Lady in the Lake
The composition is in two movements, major and minor. Philip Marlowe is tired of “ten bucks a day plus expenses,” writes a story called “If I Die Before I Live”, and offers it to Kingsby Publishing. His encounter there with an icy editor initiates the major movement, which is the straightforward realization of her character. In the minor, she has a structural alter ego who is a murderess.
The structure is not so complex that it cannot be understood, rather no-one has ever quite bothered to take notice of it. Magill’s Survey of Cinema has this to say: “Ultimately, however, what happens in the film is immaterial, since the visual discipline and suspension of conventional perception required of the viewer eliminate the necessity for complete dramatic development.”
That is sheer and utter nonsense. Lady in the Lake is a satire of the literary world, and never veers from its point. The editor wants to marry her publisher, whose wife is missing and in fact murdered by a nurse who previously murdered the wife of the doctor she worked for, after jilting the police detective who loved her, and also murders her new lover for his money.

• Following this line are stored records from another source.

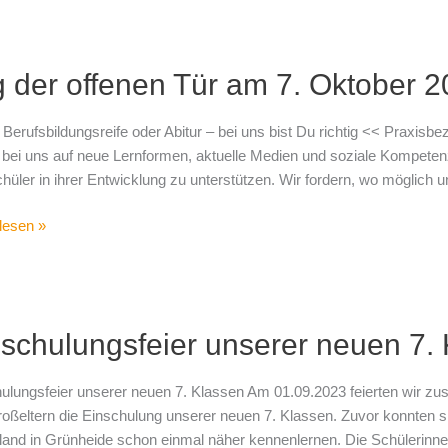
 der offenen Tür am 7. Oktober 
n
Berufsbildungsreife oder Abitur – bei uns bist Du richtig << Praxisbe
n bei uns auf neue Lernformen, aktuelle Medien und soziale Kompeten
hüler in ihrer Entwicklung zu unterstützen. Wir fordern, wo möglich un
er
lesen »
ulungsfeier
schulungsfeier unserer neuen 7.
r
ulungsfeier unserer neuen 7. Klassen Am 01.09.2023 feierten wir zus
en
oßeltern die Einschulung unserer neuen 7. Klassen. Zuvor konnten sie
zland in Grünheide schon einmal näher kennenlernen. Die Schülerinne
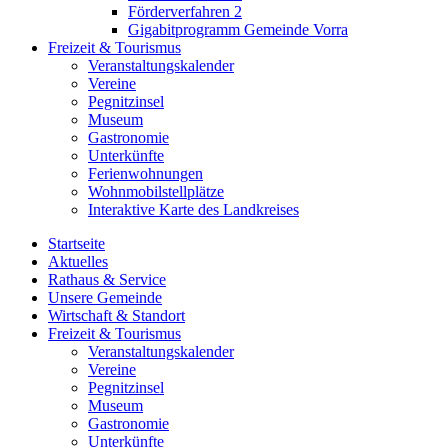
Förderverfahren 2
Gigabitprogramm Gemeinde Vorra
Freizeit & Tourismus
Veranstaltungskalender
Vereine
Pegnitzinsel
Museum
Gastronomie
Unterkünfte
Ferienwohnungen
Wohnmobilstellplätze
Interaktive Karte des Landkreises
Startseite
Aktuelles
Rathaus & Service
Unsere Gemeinde
Wirtschaft & Standort
Freizeit & Tourismus
Veranstaltungskalender
Vereine
Pegnitzinsel
Museum
Gastronomie
Unterkünfte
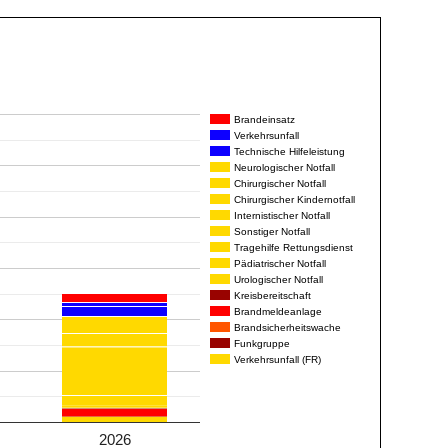
Brandeinsatz
Verkehrsunfall
Technische Hilfeleistung
Neurologischer Notfall
Chirurgischer Notfall
Chirurgischer Kindernotfall
Internistischer Notfall
Sonstiger Notfall
Tragehilfe Rettungsdienst
Pädiatrischer Notfall
Urologischer Notfall
Kreisbereitschaft
Brandmeldeanlage
Brandsicherheitswache
Funkgruppe
Verkehrsunfall (FR)
2026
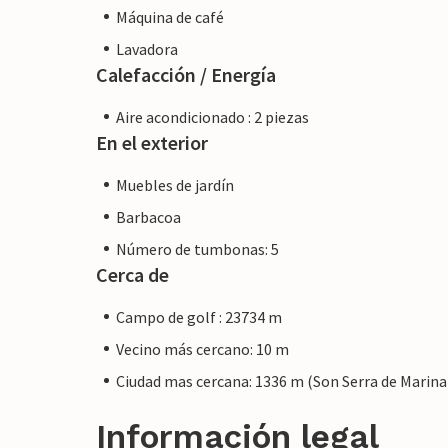
Máquina de café
Lavadora
Calefacción / Energía
Aire acondicionado : 2 piezas
En el exterior
Muebles de jardín
Barbacoa
Número de tumbonas: 5
Cerca de
Campo de golf : 23734 m
Vecino más cercano: 10 m
Ciudad mas cercana: 1336 m (Son Serra de Marina
Información legal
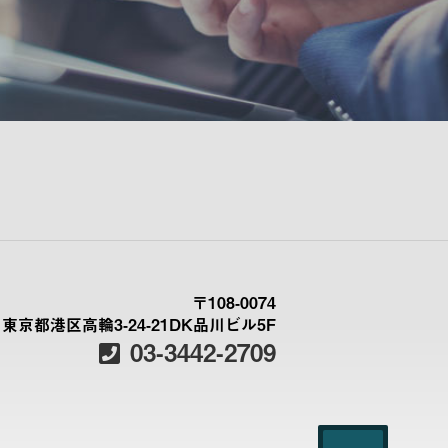
〒108-0074
東京都港区高輪3-24-21DK品川ビル5F
03-3442-2709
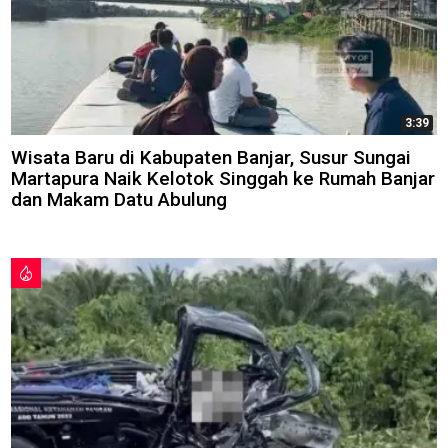
3:39
Wisata Baru di Kabupaten Banjar, Susur Sungai
Martapura Naik Kelotok Singgah ke Rumah Banjar
dan Makam Datu Abulung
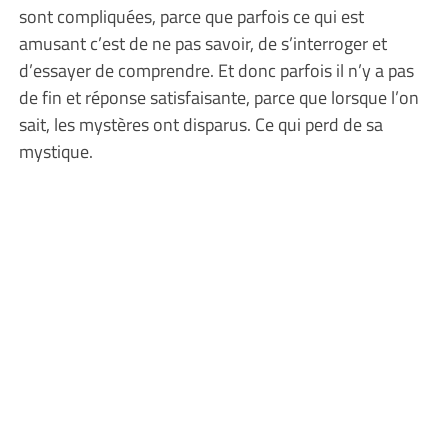
sont compliquées, parce que parfois ce qui est
amusant c’est de ne pas savoir, de s’interroger et
d’essayer de comprendre. Et donc parfois il n’y a pas
de fin et réponse satisfaisante, parce que lorsque l’on
sait, les mystères ont disparus. Ce qui perd de sa
mystique.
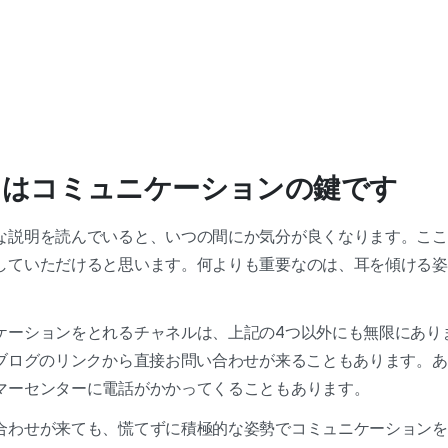
さはコミュニケーションの鍵です
な説明を読んでいると、いつの間にか気分が良くなります。ここ
していただけると思います。何よりも重要なのは、耳を傾ける姿
ケーションをとれるチャネルは、上記の4つ以外にも無限にあり
、ブログのリンクから直接お問い合わせが来ることもあります。
マーセンターに電話がかかってくることもあります。
合わせが来ても、慌てずに積極的な姿勢でコミュニケーションを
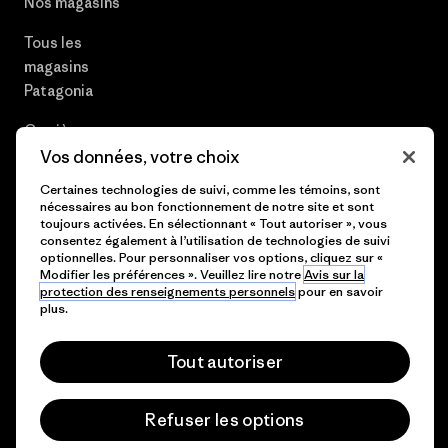
Nos magasins
Tous les
magasins
Patagonia
Carrières
Vos données, votre choix
Presse et media
Certaines technologies de suivi, comme les témoins, sont
nécessaires au bon fonctionnement de notre site et sont
Plan du site
toujours activées. En sélectionnant « Tout autoriser », vous
consentez également à l’utilisation de technologies de suivi
optionnelles. Pour personnaliser vos options, cliquez sur «
Modifier les préférences ». Veuillez lire notre
Avis sur la
protection des renseignements personnels
pour en savoir
© 2026 Patagonia, Inc. All Rights Reserved.
plus.
Tout autoriser
français
Refuser les options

These two characters, the editor and the nurse, are the two sides of one same question, the one ultimately redeemed from her heartlessness, the other going its course.
You will deduce that Steve Fisher, the screenwriter, knows his business. Raymond Chandler is the author at hand.
Montgomery’s subjective camera has been a nuisance to the sort of persons who feel uncomfortable seated in the front row at a play. It requires of him the greatest skill imaginable, and the players, and everyone else involved, because there is no artifice between the spectator and the drama. You are Philip Marlowe in 1947 conversing with terrific actors in costumes and sets of the period that can withstand your scrutiny.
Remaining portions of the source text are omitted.